About this task:
Within the material below, filter for lines that hold the word "Blake".

◇ ◇ ◇ ◇ ◇

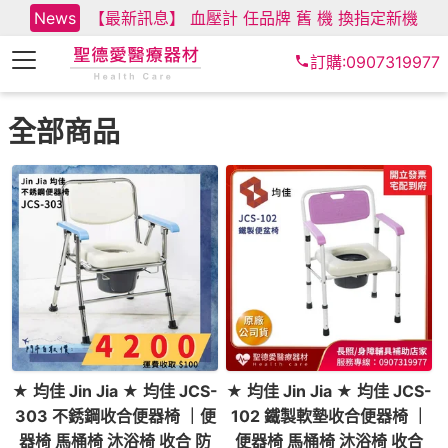
News
【最新訊息】 血壓計 任品牌 舊 機 換指定新機
訂購:0907319977
全部商品
★ 均佳 Jin Jia ★ 均佳 JCS-
★ 均佳 Jin Jia ★ 均佳 JCS-
303 不銹鋼收合便器椅 ｜便
102 鐵製軟墊收合便器椅 ｜
器椅 馬桶椅 沐浴椅 收合 防
便器椅 馬桶椅 沐浴椅 收合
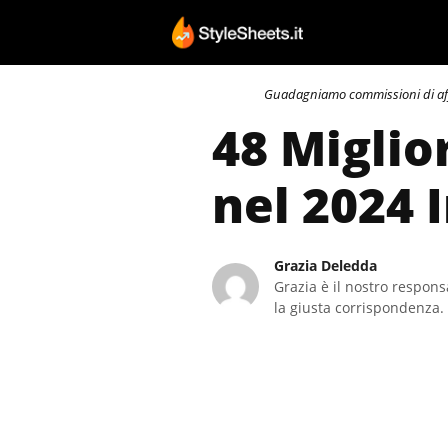
Vai
al
contenuto
Guadagniamo commissioni di affili
48 Miglio
nel 2024 
Grazia Deledda
Grazia è il nostro responsa
la giusta corrispondenza. 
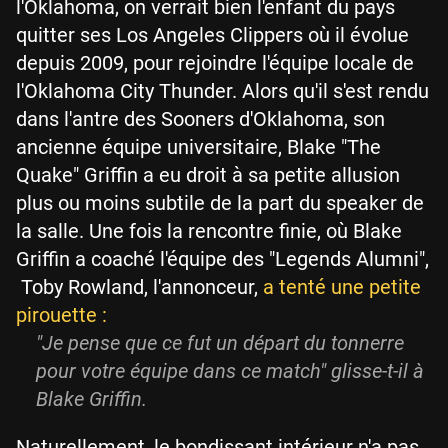
l'Oklahoma, on verrait bien l'enfant du pays
quitter ses Los Angeles Clippers où il évolue
depuis 2009, pour rejoindre l'équipe locale de
l'Oklahoma City Thunder. Alors qu'il s'est rendu
dans l'antre des Sooners d'Oklahoma, son
ancienne équipe universitaire, Blake "The
Quake" Griffin a eu droit à sa petite allusion
plus ou moins subtile de la part du speaker de
la salle. Une fois la rencontre finie, où Blake
Griffin a coaché l'équipe des "Legends Alumni",
Toby Rowland, l'annonceur,
a tenté une petite
pirouette :
"Je pense que ce fut un départ
du tonnerre
pour votre équipe dans ce match" glisse-t-il à
Blake Griffin.
Naturellement, le bondissant intérieur n'a pas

◇ ◇ ◇ ◇ ◇

Task response:
ancienne équipe universitaire, Blake "The
la salle. Une fois la rencontre finie, où Blake
Blake Griffin.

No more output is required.